**** Extracted data ****

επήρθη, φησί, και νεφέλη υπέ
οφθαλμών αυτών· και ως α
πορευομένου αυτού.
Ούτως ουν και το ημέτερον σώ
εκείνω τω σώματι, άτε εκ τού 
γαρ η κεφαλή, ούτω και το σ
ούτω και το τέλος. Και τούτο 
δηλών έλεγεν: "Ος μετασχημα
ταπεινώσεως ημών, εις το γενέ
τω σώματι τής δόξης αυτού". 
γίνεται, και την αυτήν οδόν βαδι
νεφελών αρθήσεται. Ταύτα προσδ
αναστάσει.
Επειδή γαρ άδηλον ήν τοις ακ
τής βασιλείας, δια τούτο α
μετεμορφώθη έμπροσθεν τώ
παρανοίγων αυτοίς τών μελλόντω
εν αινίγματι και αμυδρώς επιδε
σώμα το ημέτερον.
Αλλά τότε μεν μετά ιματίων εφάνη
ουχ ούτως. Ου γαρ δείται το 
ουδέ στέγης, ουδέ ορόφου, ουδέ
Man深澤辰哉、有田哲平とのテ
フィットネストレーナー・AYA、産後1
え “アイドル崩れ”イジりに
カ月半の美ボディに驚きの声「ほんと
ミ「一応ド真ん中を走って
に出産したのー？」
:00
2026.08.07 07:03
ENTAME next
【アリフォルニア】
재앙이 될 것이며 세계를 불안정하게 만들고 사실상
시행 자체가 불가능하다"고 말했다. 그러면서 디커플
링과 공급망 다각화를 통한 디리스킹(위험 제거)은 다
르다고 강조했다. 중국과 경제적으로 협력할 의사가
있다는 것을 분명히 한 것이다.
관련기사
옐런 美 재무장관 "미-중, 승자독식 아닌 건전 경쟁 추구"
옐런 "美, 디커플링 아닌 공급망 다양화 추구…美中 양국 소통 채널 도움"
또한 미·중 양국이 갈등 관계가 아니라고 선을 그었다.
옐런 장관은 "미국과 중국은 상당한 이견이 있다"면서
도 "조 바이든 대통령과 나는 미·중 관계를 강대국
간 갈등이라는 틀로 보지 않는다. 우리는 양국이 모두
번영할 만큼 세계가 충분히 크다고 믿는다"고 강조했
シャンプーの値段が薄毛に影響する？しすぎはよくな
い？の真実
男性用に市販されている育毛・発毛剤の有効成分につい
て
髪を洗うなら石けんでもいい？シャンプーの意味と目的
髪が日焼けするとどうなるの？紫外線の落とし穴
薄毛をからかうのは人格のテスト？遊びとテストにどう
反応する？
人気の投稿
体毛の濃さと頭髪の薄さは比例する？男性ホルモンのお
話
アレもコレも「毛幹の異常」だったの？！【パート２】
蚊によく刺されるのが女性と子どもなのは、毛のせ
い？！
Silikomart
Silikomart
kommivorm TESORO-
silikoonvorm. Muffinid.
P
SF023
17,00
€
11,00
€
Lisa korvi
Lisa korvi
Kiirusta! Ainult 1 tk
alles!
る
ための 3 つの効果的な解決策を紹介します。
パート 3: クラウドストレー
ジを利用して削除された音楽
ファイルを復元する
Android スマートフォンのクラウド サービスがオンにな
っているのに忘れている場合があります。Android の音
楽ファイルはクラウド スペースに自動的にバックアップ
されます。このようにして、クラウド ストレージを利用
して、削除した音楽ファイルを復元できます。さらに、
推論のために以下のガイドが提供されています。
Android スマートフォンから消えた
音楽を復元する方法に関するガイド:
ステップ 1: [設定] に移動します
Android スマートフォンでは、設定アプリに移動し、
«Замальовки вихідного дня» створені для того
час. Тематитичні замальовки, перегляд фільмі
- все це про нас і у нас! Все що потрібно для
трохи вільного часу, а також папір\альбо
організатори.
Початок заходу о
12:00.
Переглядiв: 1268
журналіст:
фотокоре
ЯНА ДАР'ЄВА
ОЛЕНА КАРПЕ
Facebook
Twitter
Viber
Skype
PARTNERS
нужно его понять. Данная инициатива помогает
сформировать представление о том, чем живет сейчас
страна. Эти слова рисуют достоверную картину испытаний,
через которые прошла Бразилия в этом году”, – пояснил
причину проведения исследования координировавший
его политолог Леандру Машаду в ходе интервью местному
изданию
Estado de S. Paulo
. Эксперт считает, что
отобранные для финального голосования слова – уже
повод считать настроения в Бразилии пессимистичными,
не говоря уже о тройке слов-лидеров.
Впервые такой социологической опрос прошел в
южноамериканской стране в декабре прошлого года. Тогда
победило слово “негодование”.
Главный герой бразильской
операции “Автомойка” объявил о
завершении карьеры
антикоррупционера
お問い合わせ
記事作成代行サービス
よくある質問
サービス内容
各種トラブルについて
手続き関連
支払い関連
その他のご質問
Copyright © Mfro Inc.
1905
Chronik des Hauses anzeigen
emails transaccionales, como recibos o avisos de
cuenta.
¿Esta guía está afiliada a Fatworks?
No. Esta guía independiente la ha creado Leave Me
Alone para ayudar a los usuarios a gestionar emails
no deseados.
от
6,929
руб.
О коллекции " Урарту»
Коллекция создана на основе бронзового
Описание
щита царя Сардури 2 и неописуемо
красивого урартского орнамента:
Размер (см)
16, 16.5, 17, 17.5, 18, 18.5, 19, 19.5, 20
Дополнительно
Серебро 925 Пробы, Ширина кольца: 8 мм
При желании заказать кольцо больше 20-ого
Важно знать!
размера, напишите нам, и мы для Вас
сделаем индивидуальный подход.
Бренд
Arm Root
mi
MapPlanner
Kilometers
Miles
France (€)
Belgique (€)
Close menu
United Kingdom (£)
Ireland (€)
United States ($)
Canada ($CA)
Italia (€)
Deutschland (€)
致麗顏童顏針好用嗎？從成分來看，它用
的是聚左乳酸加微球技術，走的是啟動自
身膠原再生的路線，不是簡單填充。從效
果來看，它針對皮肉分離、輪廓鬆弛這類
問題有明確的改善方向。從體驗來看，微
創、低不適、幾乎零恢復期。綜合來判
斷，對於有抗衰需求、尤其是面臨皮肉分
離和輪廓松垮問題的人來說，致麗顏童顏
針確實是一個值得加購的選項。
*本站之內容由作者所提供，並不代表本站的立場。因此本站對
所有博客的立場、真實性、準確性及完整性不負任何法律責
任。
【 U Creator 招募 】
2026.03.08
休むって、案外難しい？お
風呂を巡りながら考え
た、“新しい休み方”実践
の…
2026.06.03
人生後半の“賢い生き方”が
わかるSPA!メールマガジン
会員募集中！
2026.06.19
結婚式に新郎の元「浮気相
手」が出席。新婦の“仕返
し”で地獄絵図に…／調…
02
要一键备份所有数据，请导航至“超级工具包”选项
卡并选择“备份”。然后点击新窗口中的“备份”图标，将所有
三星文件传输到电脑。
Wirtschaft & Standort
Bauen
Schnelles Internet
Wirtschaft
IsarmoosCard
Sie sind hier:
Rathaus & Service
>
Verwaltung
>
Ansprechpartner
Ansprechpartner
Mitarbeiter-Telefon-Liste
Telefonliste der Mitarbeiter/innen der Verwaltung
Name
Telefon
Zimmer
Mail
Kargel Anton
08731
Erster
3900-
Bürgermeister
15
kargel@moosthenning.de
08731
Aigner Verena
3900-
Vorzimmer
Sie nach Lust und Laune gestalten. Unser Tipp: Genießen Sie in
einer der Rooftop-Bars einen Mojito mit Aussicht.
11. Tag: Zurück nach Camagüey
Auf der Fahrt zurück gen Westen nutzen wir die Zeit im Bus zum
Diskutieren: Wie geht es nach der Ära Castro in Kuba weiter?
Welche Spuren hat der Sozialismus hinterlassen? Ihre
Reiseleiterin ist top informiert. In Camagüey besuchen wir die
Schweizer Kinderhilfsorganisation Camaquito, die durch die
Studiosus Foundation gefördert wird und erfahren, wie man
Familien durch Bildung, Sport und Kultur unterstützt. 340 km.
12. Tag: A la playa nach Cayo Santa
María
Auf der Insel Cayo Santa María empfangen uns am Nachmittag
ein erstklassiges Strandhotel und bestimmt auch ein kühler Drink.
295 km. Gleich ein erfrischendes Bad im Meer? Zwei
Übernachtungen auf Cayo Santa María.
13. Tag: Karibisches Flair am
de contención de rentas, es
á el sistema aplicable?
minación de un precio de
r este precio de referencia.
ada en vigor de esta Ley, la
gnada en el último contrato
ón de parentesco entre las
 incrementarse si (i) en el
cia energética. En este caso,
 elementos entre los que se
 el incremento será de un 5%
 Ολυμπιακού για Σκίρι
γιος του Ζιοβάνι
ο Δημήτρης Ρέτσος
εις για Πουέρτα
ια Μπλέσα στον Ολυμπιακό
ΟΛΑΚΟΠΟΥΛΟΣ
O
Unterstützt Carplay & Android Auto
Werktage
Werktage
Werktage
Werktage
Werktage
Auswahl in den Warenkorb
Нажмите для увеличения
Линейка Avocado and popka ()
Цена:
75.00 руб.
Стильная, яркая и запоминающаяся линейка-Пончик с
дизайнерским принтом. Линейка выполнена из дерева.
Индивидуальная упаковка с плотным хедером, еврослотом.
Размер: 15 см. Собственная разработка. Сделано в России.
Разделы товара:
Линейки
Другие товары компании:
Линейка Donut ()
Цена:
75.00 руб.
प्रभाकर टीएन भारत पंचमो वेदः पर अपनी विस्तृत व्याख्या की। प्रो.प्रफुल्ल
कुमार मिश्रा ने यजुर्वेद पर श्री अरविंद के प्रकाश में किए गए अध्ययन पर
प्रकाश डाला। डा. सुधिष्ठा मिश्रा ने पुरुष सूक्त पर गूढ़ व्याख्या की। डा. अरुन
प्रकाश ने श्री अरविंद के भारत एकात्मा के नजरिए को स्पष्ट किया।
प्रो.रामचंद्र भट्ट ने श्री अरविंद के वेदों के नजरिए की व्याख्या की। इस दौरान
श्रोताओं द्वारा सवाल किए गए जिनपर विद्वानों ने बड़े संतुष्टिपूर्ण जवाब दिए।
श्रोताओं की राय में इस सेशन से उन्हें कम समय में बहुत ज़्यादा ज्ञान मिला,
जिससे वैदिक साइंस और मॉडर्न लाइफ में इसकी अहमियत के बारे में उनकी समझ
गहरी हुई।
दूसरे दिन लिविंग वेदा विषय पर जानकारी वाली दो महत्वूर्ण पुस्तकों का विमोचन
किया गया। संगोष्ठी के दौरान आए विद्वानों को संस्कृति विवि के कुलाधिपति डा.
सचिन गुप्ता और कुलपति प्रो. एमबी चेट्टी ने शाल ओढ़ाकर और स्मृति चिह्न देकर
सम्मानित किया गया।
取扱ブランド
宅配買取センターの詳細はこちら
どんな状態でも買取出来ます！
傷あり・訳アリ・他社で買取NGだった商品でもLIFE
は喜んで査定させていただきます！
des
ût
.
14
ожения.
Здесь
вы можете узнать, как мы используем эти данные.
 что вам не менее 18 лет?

****

* Assignment:
Show every line in the entries where the string "María" occurs.

* Answer to the exercise:
María
Auf der Insel Cayo Santa María empfangen uns am Nachmittag
Übernachtungen auf Cayo Santa María.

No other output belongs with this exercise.